Open kevinschaper opened 11 months ago
We should probably use a label like Expression or ExpressionSite (or even Anatomy/CC?) to match that we have both anatomical ontology terms and GO cellular component terms.
Moni is going to nicely state that this is what the data is.
Can we create a link to the Ontology to file an issue?
Responded and filed https://github.com/geneontology/helpdesk/issues/459
I don't think there is a GO issue here. The GO GAF says part_of
for the relationship between SGD genes and complexes
e.g
SGD S000000973 RAD3 part_of GO:0000112 PMID:8855246 IDA C 5' to 3' DNA helicase YER171W|REM1|TFIIH/NER complex ATP-dependent 5'-3' DNA helicase subunit RAD3 protein taxon:559292 20100601 SGD UniProtKB:P06839
This is what it looks like in the Alliance SGD expression file:
{
"assay": "MMO:0000642",
"dateAssigned": "2010-06-01T00:06:00-00:00",
"evidence": {
"crossReference": {
"id": "SGD:S000044877",
"pages": [
"reference"
]
},
"publicationId": "PMID:8855246"
},
"geneId": "SGD:S000000973",
"whenExpressed": {
"stageName": "N/A"
},
"whereExpressed": {
"cellularComponentTermId": "GO:0000112",
"whereExpressedStatement": "nucleotide-excision repair factor 3 complex"
}
},
I'm not sure if the problem is that this format is lossy (like, we want to express this as a post-composition of whole organism and GO:0000112) or if this is information that we want from the GO annotation ingest and we just want to exclude it from our Alliance expression ingest. (Is getting gene expression from SGD is redundant with getting GO:CC Annotations?)

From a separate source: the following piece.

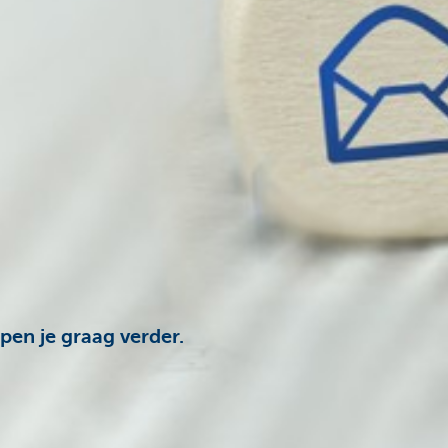
pen je graag verder.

Thanks for the clarification. We have changed the top level in GO a few years ago, to clearly separate protein-containing complexes:
So, your script should not apply an expression annotation for children of protein-containing complex, but only for cellular anatomical entity (and virion component but I dont think this is relevant for Alliance).
Thanks, Pascale
I think some follow up with the Alliance Expression Working Group would be good, so what they export in the Alliance Expression JSON and TSV is in alignment with how these various resources, e.g. Alliance, GO, Monarch, are thinking about expression data.
One proposal that the Expression Working Group is considering is to update the Alliance expression LinkML model to have more explicit gene product-to-term relations, as GO does in the GAF and GPAD files. This seems to me a better long-term solution so that anyone who ingests the Alliance expression files would also always have the correct relations available to display as needed.
Tagging @draciti
Hello, Just confirming that there is an ongoing discussion to add relationships in the Alliance expression LinkML model. Once there is an update, I will post it here.
Update: We will include GO relationships in the Alliance expression LinkML model for subcellular localization. (Discussed on Dec 18th, 2023, Alliance Expression WG).
@kevinschaper 👀 👆 - FYI.
Anatomy associations are misleading. These include GO annotations. For example, S. cerevisiae has expressed in nucleotide-excision repair factor 3 complex Which seems strange? (it's part_of, not an expression location)
Corey Cox - This sounds like an ontology problem not a Monarch problem? Should we be trying to manage this somehow?